Gibt es einen Ausweg aus dem alljährlichen Silvester-Drama? Und wenn ja, wie können Herrchen und Frauchen ihrem Hund helfen, die „Knallangst“ zu überwinden? Das Abendblatt hat bei Experten für das Verhalten von Hunden nachgehakt. Und bei den Profis von den Karl-May-Spielen in Bad Segeberg. Denn dort hat man Jahrzehnte an Erfahrung im Umgang mit Tieren, die an Explosionen und Schüsse gewöhnt werden müssen.

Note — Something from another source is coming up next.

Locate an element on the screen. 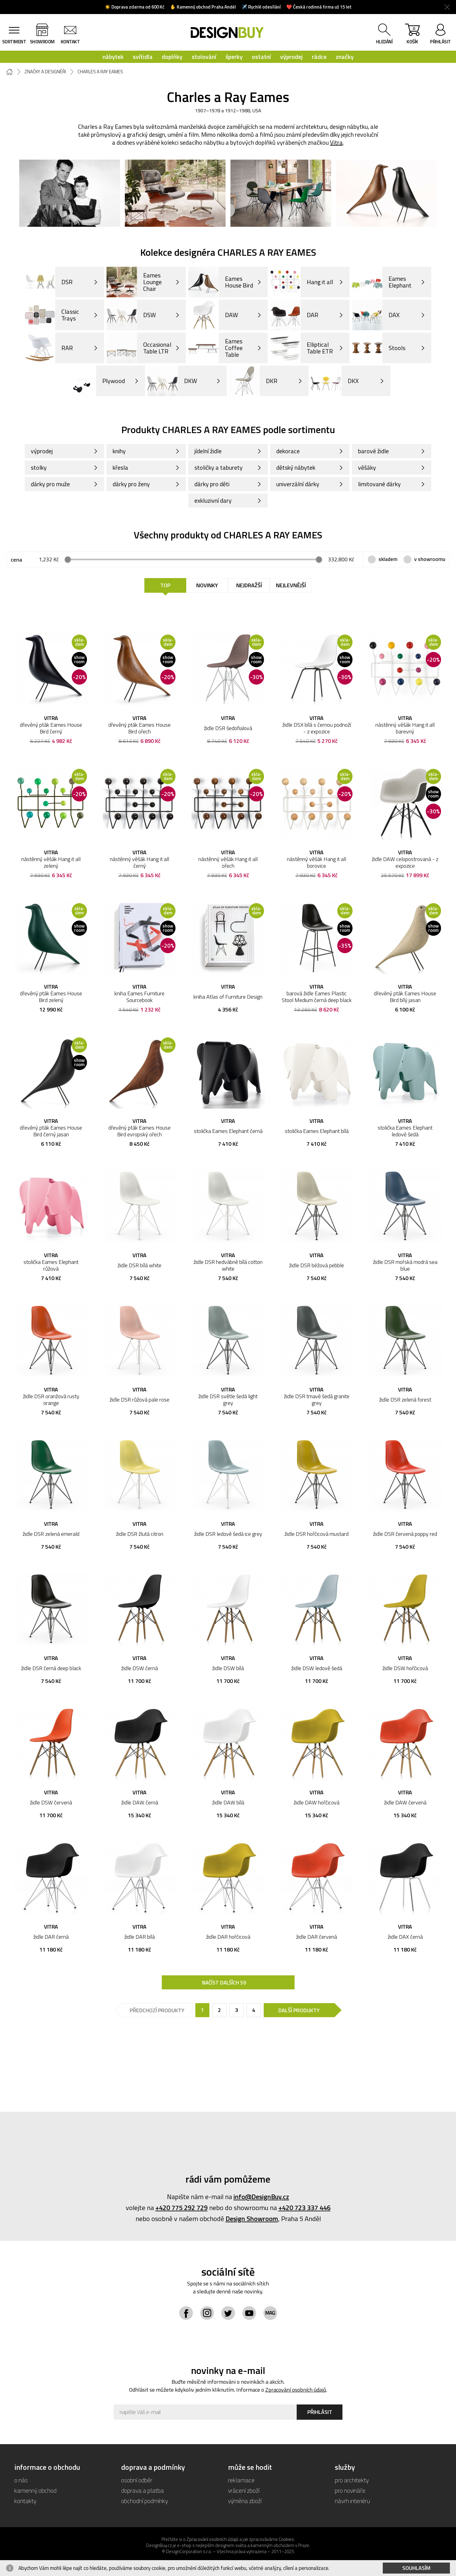 This screenshot has height=2576, width=456. DSW is located at coordinates (131, 315).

Lärmempfindlichkeit kann sich schon bei Hunden aus einem Wurf stark unterscheiden
„Zunächst beobachten wir, dass nicht alle Hunde gleichermaßen erschrocken und ängstlich auf Böller und Raketen reagieren“, sagt die Hundetrainerin und zertifizierte Verhaltensberaterin Susanne David vom Hundeschulzentrum Kirmizi in Borstel-Hohenraden. Wie sensibel Hunde auf Geräusche reagieren, hänge stark davon ab, wo und wie sie aufgewachsen sind.
Kennen die Tiere eine Umgebung, in der es auch mal lauter zugeht, hätten sie weniger Probleme. „Wie bei uns sind Selbstbewusstsein und Temperament unterschiedlich ausgeprägt. Das kann sich schon bei Tieren aus einem Wurf stark unterscheiden“, sagt Susanne David, die auch als Sachverständige des Landes Hamburg zur Abnahme der Gehorsamsprüfung und der Leinenbefreiung gearbeitet hat.
Wachsen Hunde beispielsweise in Weinbau- oder Baumschulgebieten auf, wo Vögel durch Knallschreckgeräte abgehalten werden, gehören die Geräusche für sie zum Alltag dazu, sie werden normal und selbstverständlich. „Sind Tiere so sozialisiert, machen ihnen in der Regel auch Silvester-Knaller wenig aus“, sagt Susanne David.
Sehr sensible Hunde können auf die Knallerei mit Erbrechen reagieren
Bei sehr sensiblen Hunden kann der Stress zum Jahreswechsel bis zu körperlichen Reaktionen führen: „Erbrechen, Übelkeit oder Durchfall können die Folge sein“, sagt Sina Hanke, Vorsitzende des Rellinger Tierschutzvereins Animal Care, zu einem Problem, das sich längst nicht mehr auf den Jahreswechsel beschränkt. Auch Wochen davor und Tage danach fliegen Böller und Raketen durch die Luft, leiden die Tiere.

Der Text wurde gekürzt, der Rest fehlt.